Dépression : un quart des étudiants en médecine laissés en souffrance

Stéphanie Lavaud

Auteurs et déclarations

28 juin 2017

Paris, France – On commence tout juste à se pencher sur ce sujet – ô combien tabou et longtemps ignoré – de la santé psychique des étudiants en médecine. En témoigne l’enquête nationale inédite que quatre structures représentatives des jeunes et futurs médecins (ANEMF, ISNAR-IMG, ISNCCA, ISNI)* ont réalisé auprès des externes, internes, chefs de clinique-assistants (CCA), assistants hospitalo-universitaires (AHU) et assistants spécialistes (AS) [1]. Le résultat est sans appel : avec 27,7 % de dépression et surtout 23,7 % d’idées suicidaires, nos futurs soignants sont en grande souffrance et il est temps d’agir.

Lire aussi notre interview du Dr Valérie Auslender, auteur de l’ouvrage « Omerta à l’hôpital », où le médecin commente ces résultats et évoque les causes du mal-être.

23,7% ont des idées suicidaires et un quart souffrent de dépression

Burn-out, dépression, suicides… On l’entrevoit, on le pressent depuis quelques temps déjà, la redondance de ces termes quand il s’agit de parler des internes montre que les jeunes étudiants en médecine ne vont pas bien. Le constat ne se limite d’ailleurs pas à l’Hexagone (voir encadré) où les chiffres sont d’ailleurs encore peu nombreux mais éloquents. En 2016, alors qu’il s’agissait de sonder leur état de santé en général, 14 % des 8000 étudiants et jeunes médecins interrogés par le Conseil national de l’Ordre des médecins, en collaboration avec l’ANEMF, l’ISNI, l’ISNAR-IMG et l’ISNCC, avait déclaré avoir eu des pensées suicidaires (à titre de comparaison entre 3,7 et 4% des femmes et 2,6% à 3,7% des hommes âgés de 20 à 34 ans font la même réponse dans la population générale). De quoi alarmer ces mêmes syndicats qui ont décidé de consacrer une nouvelle enquête à la seule thématique de la santé mentale des jeunes étudiants en médecine. Contactés via les associations (notamment de spécialités), les syndicats, ou les réseaux sociaux, ce sont 21 768 étudiants qui ont répondu, dont 4255 en 1er cycle, 8725 en 2ème cycle et 1157 CCA-AHA-AS.
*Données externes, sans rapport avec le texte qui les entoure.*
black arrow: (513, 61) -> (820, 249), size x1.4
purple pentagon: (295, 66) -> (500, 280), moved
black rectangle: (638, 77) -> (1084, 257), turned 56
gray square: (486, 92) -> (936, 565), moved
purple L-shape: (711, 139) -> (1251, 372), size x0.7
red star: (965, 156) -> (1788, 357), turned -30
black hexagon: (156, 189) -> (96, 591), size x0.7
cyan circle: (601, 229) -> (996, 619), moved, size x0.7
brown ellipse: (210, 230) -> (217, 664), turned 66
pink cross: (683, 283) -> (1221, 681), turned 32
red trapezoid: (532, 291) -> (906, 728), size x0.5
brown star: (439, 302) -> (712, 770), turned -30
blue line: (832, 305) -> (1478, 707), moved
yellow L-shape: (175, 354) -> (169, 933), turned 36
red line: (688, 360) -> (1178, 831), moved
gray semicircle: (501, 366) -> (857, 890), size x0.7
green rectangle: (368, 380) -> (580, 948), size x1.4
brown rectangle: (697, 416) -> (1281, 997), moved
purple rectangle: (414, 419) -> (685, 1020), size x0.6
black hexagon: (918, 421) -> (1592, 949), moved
Résultat : les études de médecine sont, pour le moins, extrêmement stressantes. Chiffres du score HADS à l’appui : 66,2% des répondeurs souffrent d’anxiété, 27,7% de dépression et 23,7% ont indiqué avoir eu des idées suicidaires dont 5,8% dans le mois précédent l’enquête. Si l’on ne peut exclure des biais – comme le fait que les étudiants les plus concernés aient répondu préférentiellement –, les pourcentages donnent une idée de l’ampleur du problème. Un quart d’étudiants déprimés, c’est aussi l’ordre de grandeur retrouvé dans les enquêtes internationales (voir encadré), sans oublier les situations dramatiques « depuis novembre 2016, cinq internes se sont donné la mort ! Ces situations témoignent du malaise profond qui règne aujourd’hui chez une partie de nos confrères », commentent les organisations d’étudiants ayant mené cette enquête.
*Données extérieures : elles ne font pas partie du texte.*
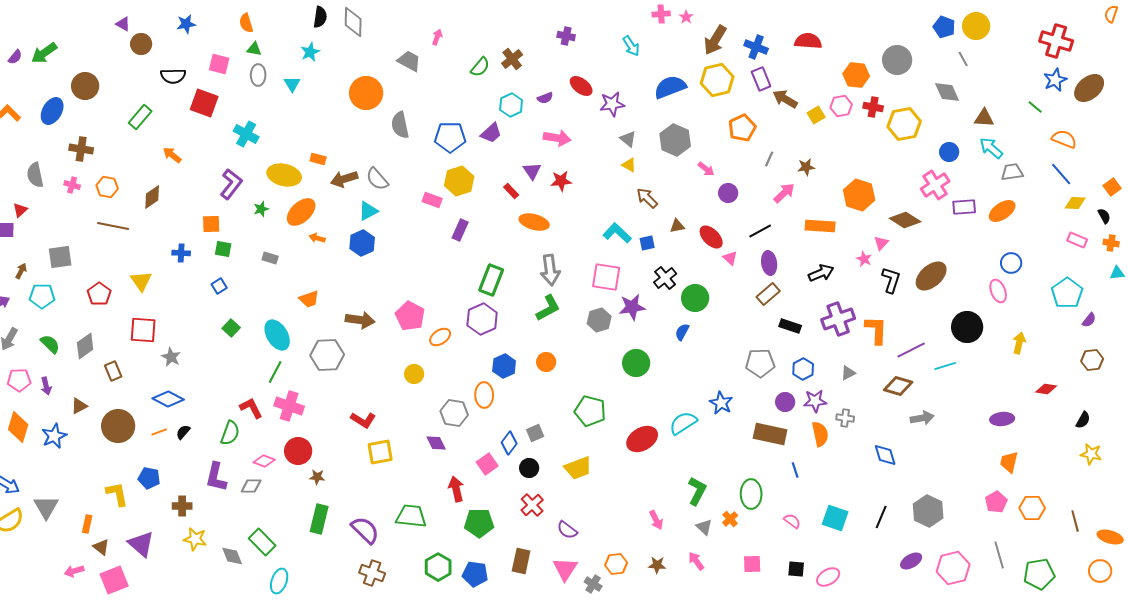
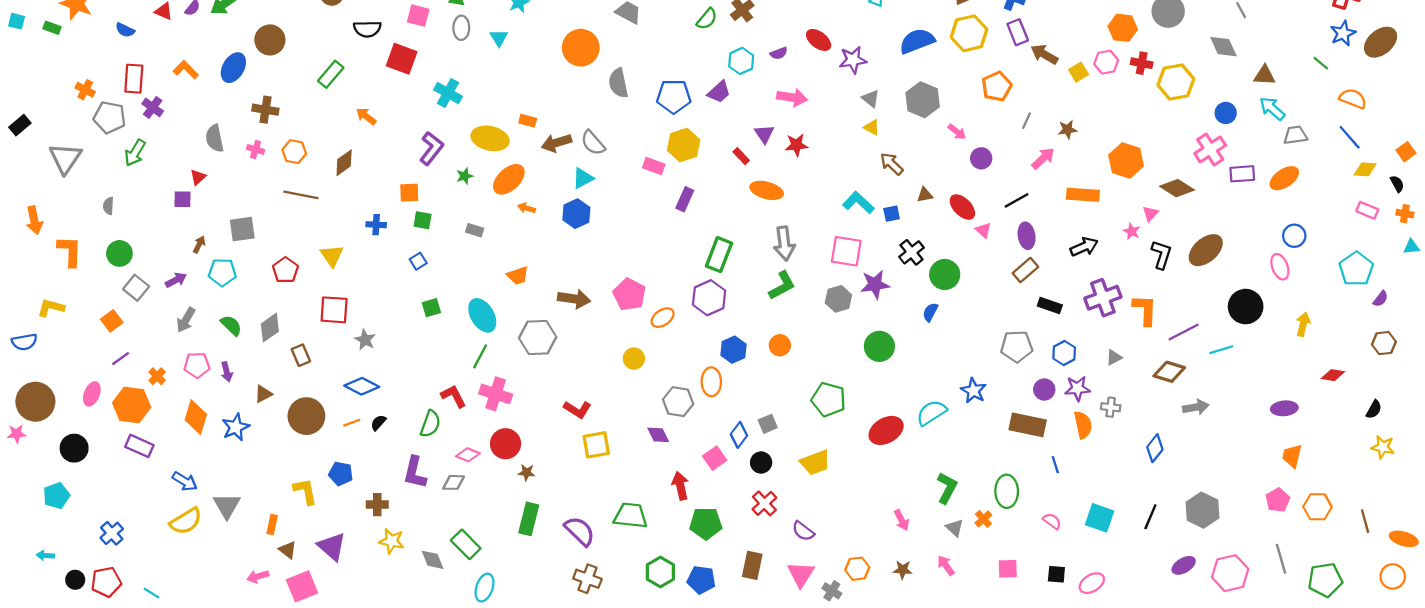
green square: (231, 328) -> (431, 308), turned 30
blue diamond: (885, 455) -> (1155, 448), turned 55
Violences psychiques chez plus de la moitié des étudiants

Quels sont les facteurs de risque ? Sans surprise, la fatigue, d'abord : 73% des quelques 8 800 internes et CCA répondants travaillent au-delà du seuil légal, fixé à 48 heures hebdomadaires. S’y ajoutent les nouvelles organisations du travail et le fameux « tournant gestionnaire » qui conduit, au nom d’incontournables économies, ceux qui travaillent à travailler encore plus. «Probablement que les conditions de travail sont de plus en plus difficiles. Il y a encore des internes qui travaillent plus de 24h d’affilée, malgré les dangers que cela comporte pour eux et ceux que cela comporte pour le patient» témoigne Leslie Grichy, vice-présidente de l’ISNI au micro de France Inter. «Les obligations réglementaires de repos mises en place en 2015 – qui font qu’en théorie, un interne qui sort de garde après 24 heures de travail doit observer un repos de 11 heures d’affilée – ne sont souvent pas respectées. Le temps de travail moyen est plutôt de 60 heures par semaine ».